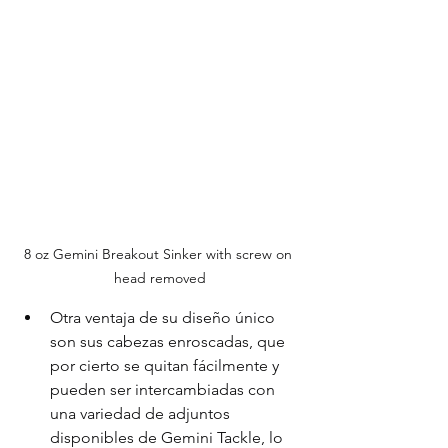
8 oz Gemini Breakout Sinker with screw on 
head removed
Otra ventaja de su diseño único 
son sus cabezas enroscadas, que 
por cierto se quitan fácilmente y 
pueden ser intercambiadas con 
una variedad de adjuntos 
disponibles de Gemini Tackle, lo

——

(Brief): Pictures aside, reproduce every record exactly as it stands.

(Result of the task):
8 oz Gemini Breakout Sinker with screw on 
head removed
Otra ventaja de su diseño único 
son sus cabezas enroscadas, que 
por cierto se quitan fácilmente y 
pueden ser intercambiadas con 
una variedad de adjuntos 
disponibles de Gemini Tackle, lo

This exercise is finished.